Care2.com, a catch-all web site that distributes free e-greeting cards and a blend of new age health care, pet care, and environmental news, caught this editor’s attention with the news that solar power is now cheaper than Diesel-generated electricity in India – without subsidies – and by the manner in which private industry and government agencies are adapting to this.
Two giants on the industrial side have thrown their substantial resources behind solar. BHARTI, the largest mobile phone company, is using the sun to power rural cell towers. Jaine Irrigation, the world’s biggest mango puree producer, is building an 8.5 megawatt solar power plant, according to Care2.
On the governmental side, Sustainable Business.com explains the reverse auction approach that helps India get cheaper power than other countries manage.
“In India, those that bid the lowest in a reverse auction win the right to build solar plants up to 20 megawatts (MW) and sell the electricity under a 25 year contract.
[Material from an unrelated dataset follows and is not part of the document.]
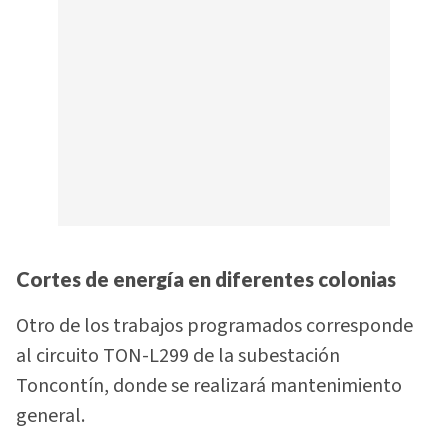
Cortes de energía en diferentes colonias
Otro de los trabajos programados corresponde
al circuito TON-L299 de la subestación
Toncontín, donde se realizará mantenimiento
general.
“Winners are required to buy solar cells domestically. After the auction, they have seven months to arrange financing and 13 months to complete the plants, according to government guidelines.” (One contradictory element in the report was solar’s low cost caused by dropping Chinese solar prices, although guidelines required domestic panels.)
The second such auction was held December 2 and awarded 28 plants with 350 megawatts capacity to the lowest bidders. France’s Solairedirect SA bid $147 per megawatt hour to win the right to build a 5 mW plant, 30-percent cheaper than solar’s worldwide average.
SustainableBusiness.com reports, “Globally, power project developers are paid about $208 per megawatt-hour to build a solar plant, $78 for a wind farm and $76 for a coal plant, according to Bloomberg New Energy Finance levelized cost of energy analysis.
“By forcing companies to compete on price, India is turning solar subsidies on its head – it wants to avoid the high payments that Germany and other EU countries face from paying above-market prices to incentivize growth in the market.”
The video gives some idea of the enthusiasm brought about by aggressive development of solar in at least one province.
India will become the world’s most populous country by 2025 at current birth rates, making their goal of achieving 20,000 megawatts of solar power essential for reducing climate change and air pollution, the latter leading to “high incidence of respiratory diseases, cancer, and heart diseases.”
The reverse auction technique has merit, but still faces the real-world lower costs of coal-fired electricity at this time, although solar and wind could eventually find lower cost points with increased production and new technology.
This author found some difficulty in analyzing cost per megawatt hour for competing technologies because of varying ways of calculating capital and operating costs and the differing types of government subsidies in different countries. Suggestions and apple-to-apple comparisons are welcome.